85% of polled businesses use multi-cloud – Survey

Multi-cloud is a relatively new term and is a very popular architecture among enterprises. This is for good reason, it is part of cloud’s natural evolution. A survey released by the IBM Institute for Business Value found that a staggering 85% of polled businesses use multi-cloud.

South African businesses are already prolific adopters of cloud – at least 65% of local CIOs intend to invest in cloud during 2019 (IDC). A significant number of those deployments will be multi-cloud.

One Channel CEO Bernard Ford said the main reason is to avoid lock-in. “Even though cloud has created a new way to use infrastructure, platforms and services, there is still the risk of becoming too reliant on one provider and going back to the dreaded days of being locked into a technology environment,” he said.

But there are more options that promote multi-cloud as the solution. The arrival of Microsoft Azure and Amazon We Services (AWS) in South Africa has added even more choice for companies, thus stoking interest in multi-cloud models. It’s about lock-in, but also a sign of the market’s maturity.
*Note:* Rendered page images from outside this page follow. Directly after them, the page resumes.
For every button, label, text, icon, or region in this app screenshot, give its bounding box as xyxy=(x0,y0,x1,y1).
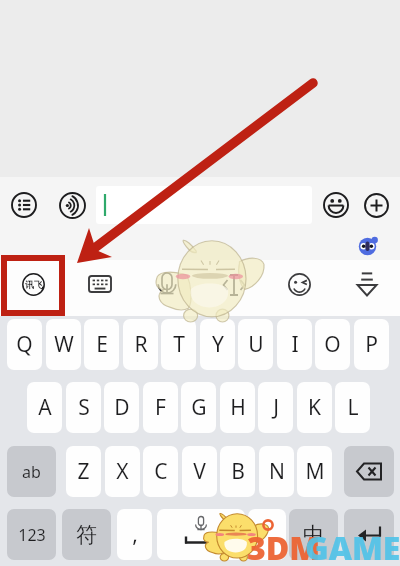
staticText: 123 xyxy=(18,524,46,546)
button[interactable] xyxy=(248,509,286,560)
button[interactable]: X xyxy=(105,446,140,497)
button[interactable]: U xyxy=(238,319,273,370)
staticText: D xyxy=(114,393,130,422)
button[interactable] xyxy=(96,186,312,224)
staticText: ab xyxy=(22,461,41,483)
staticText: K xyxy=(308,393,321,422)
staticText: Z xyxy=(77,457,90,486)
staticText: M xyxy=(305,457,325,486)
staticText: X xyxy=(116,457,129,486)
button[interactable]: Hide keyboard xyxy=(356,272,378,297)
button[interactable]: Stickers xyxy=(288,273,311,296)
button[interactable]: Candidates list xyxy=(11,192,37,218)
staticText: G xyxy=(191,393,207,422)
staticText: 3DM xyxy=(247,526,321,566)
staticText: V xyxy=(193,457,206,486)
staticText: Q xyxy=(16,330,33,359)
button[interactable]: Input method xyxy=(22,273,45,296)
button[interactable]: 中 xyxy=(289,509,338,560)
button[interactable]: J xyxy=(258,382,293,433)
button[interactable]: L xyxy=(335,382,370,433)
button[interactable]: E xyxy=(84,319,119,370)
staticText: P xyxy=(365,330,378,359)
staticText: , xyxy=(132,520,138,549)
button[interactable]: Z xyxy=(66,446,101,497)
button[interactable]: W xyxy=(46,319,81,370)
button[interactable]: R xyxy=(123,319,158,370)
button[interactable]: F xyxy=(143,382,178,433)
button[interactable]: G xyxy=(181,382,216,433)
button[interactable]: Voice input xyxy=(156,272,178,297)
button[interactable]: P xyxy=(354,319,389,370)
staticText: I xyxy=(291,330,299,359)
staticText: L xyxy=(347,393,359,422)
staticText: U xyxy=(248,330,264,359)
button[interactable]: H xyxy=(220,382,255,433)
staticText: Y xyxy=(212,330,224,359)
button[interactable] xyxy=(157,509,245,560)
button[interactable]: O xyxy=(315,319,350,370)
staticText: W xyxy=(54,330,74,359)
staticText: R xyxy=(134,330,148,359)
button[interactable]: N xyxy=(259,446,294,497)
button[interactable]: More xyxy=(364,193,389,218)
staticText: T xyxy=(173,330,185,359)
button[interactable]: A xyxy=(27,382,62,433)
button[interactable]: M xyxy=(297,446,332,497)
staticText: N xyxy=(269,457,285,486)
button[interactable]: Move cursor xyxy=(222,273,246,297)
button[interactable]: K xyxy=(297,382,332,433)
staticText: E xyxy=(96,330,108,359)
staticText: H xyxy=(230,393,246,422)
button[interactable]: V xyxy=(182,446,217,497)
button[interactable]: Keyboard layout xyxy=(88,275,112,293)
staticText: J xyxy=(273,393,279,422)
staticText: GAME xyxy=(305,526,400,566)
button[interactable] xyxy=(344,509,394,560)
button[interactable]: Emoji xyxy=(323,192,349,218)
button[interactable]: I xyxy=(277,319,312,370)
button[interactable]: Y xyxy=(200,319,235,370)
button[interactable]: , xyxy=(117,509,152,560)
button[interactable]: 符 xyxy=(62,509,111,560)
button[interactable]: B xyxy=(220,446,255,497)
staticText: C xyxy=(154,457,168,486)
button[interactable]: C xyxy=(143,446,178,497)
button[interactable]: 123 xyxy=(7,509,56,560)
button[interactable]: T xyxy=(161,319,196,370)
staticText: 讯飞 xyxy=(25,279,43,290)
staticText: 中 xyxy=(303,522,324,548)
staticText: O xyxy=(324,330,341,359)
button[interactable]: Voice xyxy=(59,192,86,219)
button[interactable]: ab xyxy=(7,446,56,497)
staticText: S xyxy=(78,393,90,422)
button[interactable]: Q xyxy=(7,319,42,370)
staticText: A xyxy=(38,393,52,422)
button[interactable]: S xyxy=(66,382,101,433)
staticText: B xyxy=(231,457,245,486)
button[interactable]: D xyxy=(104,382,139,433)
staticText: 符 xyxy=(76,522,97,548)
staticText: F xyxy=(155,393,166,422)
button[interactable] xyxy=(344,446,394,497)
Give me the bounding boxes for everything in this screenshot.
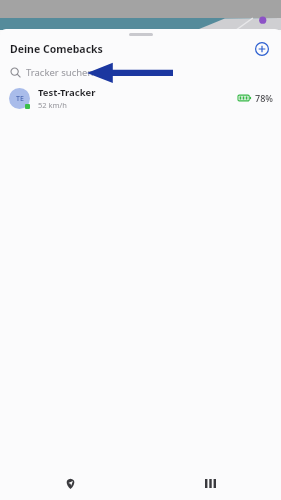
staticText: 78% xyxy=(255,92,273,104)
button[interactable]: Tracker hinzufügen xyxy=(253,40,271,58)
staticText: Test-Tracker xyxy=(38,86,96,99)
button[interactable]: Liste xyxy=(140,466,281,500)
button[interactable]: Karte xyxy=(0,466,140,500)
staticText: TE xyxy=(16,94,24,104)
staticText: Deine Comebacks xyxy=(10,42,103,56)
button[interactable]: Tracker suchen xyxy=(0,61,281,83)
staticText: Tracker suchen xyxy=(26,66,94,79)
staticText: 52 km/h xyxy=(38,100,67,110)
button[interactable]: TE xyxy=(0,83,281,113)
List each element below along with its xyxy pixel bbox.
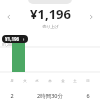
staticText: 土 <box>73 79 77 83</box>
button[interactable]: Previous <box>4 12 14 22</box>
staticText: 2時間30分 <box>37 92 63 99</box>
staticText: 6 <box>86 92 90 99</box>
button[interactable]: Monday earnings bar <box>12 36 25 72</box>
staticText: 日 <box>86 79 90 83</box>
button[interactable]: 2時間30分 <box>35 91 65 100</box>
button[interactable]: 6 <box>84 91 92 100</box>
staticText: 売り上げ <box>42 24 59 29</box>
staticText: 月 <box>10 79 14 83</box>
staticText: ¥1,200 <box>2 42 13 47</box>
staticText: 2 <box>10 92 14 99</box>
button[interactable]: ¥1,196 <box>2 35 28 43</box>
staticText: ¥1,196 <box>30 5 71 23</box>
staticText: 木 <box>48 79 52 83</box>
staticText: 水 <box>35 79 39 83</box>
button[interactable]: Next <box>86 12 96 22</box>
staticText: 火 <box>23 79 27 83</box>
button[interactable]: 2 <box>8 91 16 100</box>
staticText: 金 <box>61 79 65 83</box>
staticText: ¥1,196 <box>5 36 20 42</box>
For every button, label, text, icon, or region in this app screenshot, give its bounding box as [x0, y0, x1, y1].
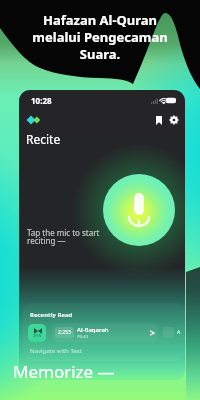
staticText: Recite [26, 131, 61, 147]
staticText: Navigate with Text [30, 347, 82, 355]
staticText: Al-Baqarah [77, 326, 109, 334]
button[interactable]: More [163, 327, 174, 338]
staticText: 10:28 [31, 95, 52, 106]
button[interactable]: 2:253 [52, 323, 158, 342]
staticText: Hafazan Al-Quran melalui Pengecaman Suar… [0, 11, 200, 63]
staticText: Memorize — [13, 360, 115, 383]
staticText: Tap the mic to start reciting — [27, 227, 100, 246]
staticText: PG 42 [77, 334, 88, 339]
staticText: A [177, 329, 181, 336]
button[interactable]: Bookmarks [152, 113, 166, 127]
button[interactable]: OPEN [28, 324, 46, 342]
staticText: OPEN [33, 334, 42, 338]
button[interactable]: Settings [167, 113, 181, 127]
staticText: 2:253 [58, 329, 71, 336]
staticText: Recently Read [30, 311, 73, 319]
CIOs know that one cloud provider can’t effectively meet all their needs. They want to take advantage of pitting the different providers against each other and getting the best performance for their use cases and budgets. Cloud is not a one-size market, which is why multi-cloud exists.

“But what is multi-cloud and why is it almost inevitable – especially for enterprises,” he asked. “If you’re scratching your head over yet another bit of cloud semantics, you’re not alone. Today’s technologists have to juggle concepts such as private, public and hybrid cloud. Many end up confusing the latter with multi-cloud and the two are often used interchangeably. But they are actually very distinct.”

Hybrid cloud is when one combines a public and private cloud, so perhaps services on Azure with services on private servers co-located somewhere. Multi-cloud specifically refers to using more than one public cloud service. But there is also overlap: one can have a private cloud and several public clouds. Many multi-cloud environments also have hybrid cloud alongside them.

“You could say hybrid- and multi-cloud are different flavours in the same broth. But there are specific advantages and considerations that render multi-cloud different from hybrid. To understand why we should look at what creates multi-cloud environments,” said Ford.

Multi-cloud lets companies take advantage of different cloud providers, aligning the best cost, performance requirements and security with specific use cases, workloads and applications.

Different features, SLAs and uptime expectations can dictate whether it is appropriate to, for example, do payroll crunching on a specific service even though other HR services are on a different cloud.

Apart from performance, multi-clouds can emerge for several reasons:

New services, perhaps due to vendor changes or acquisitions, need to be brought into the fold of the company, but it’s impractical or unwise to shift those to the current cloud provider. So they are instead integrated while remaining on their provider.

Shadow IT has created large systems outside of the company that now need oversight. It’s often better to keep those on their platform and integrate the services rather than shift everything.

Latency issues caused by operating in different regions can be greatly reduced if required workloads and data are hosted at a local cloud provider.

The risk of disaster and reduced failover is met head-on by multi-cloud setups. Targeted attacks such as denial-of-service are much less effective.

Advanced digital practices such as DevOps benefit from using environments suited to their projects. But those same environments can be ill-suited for other business services.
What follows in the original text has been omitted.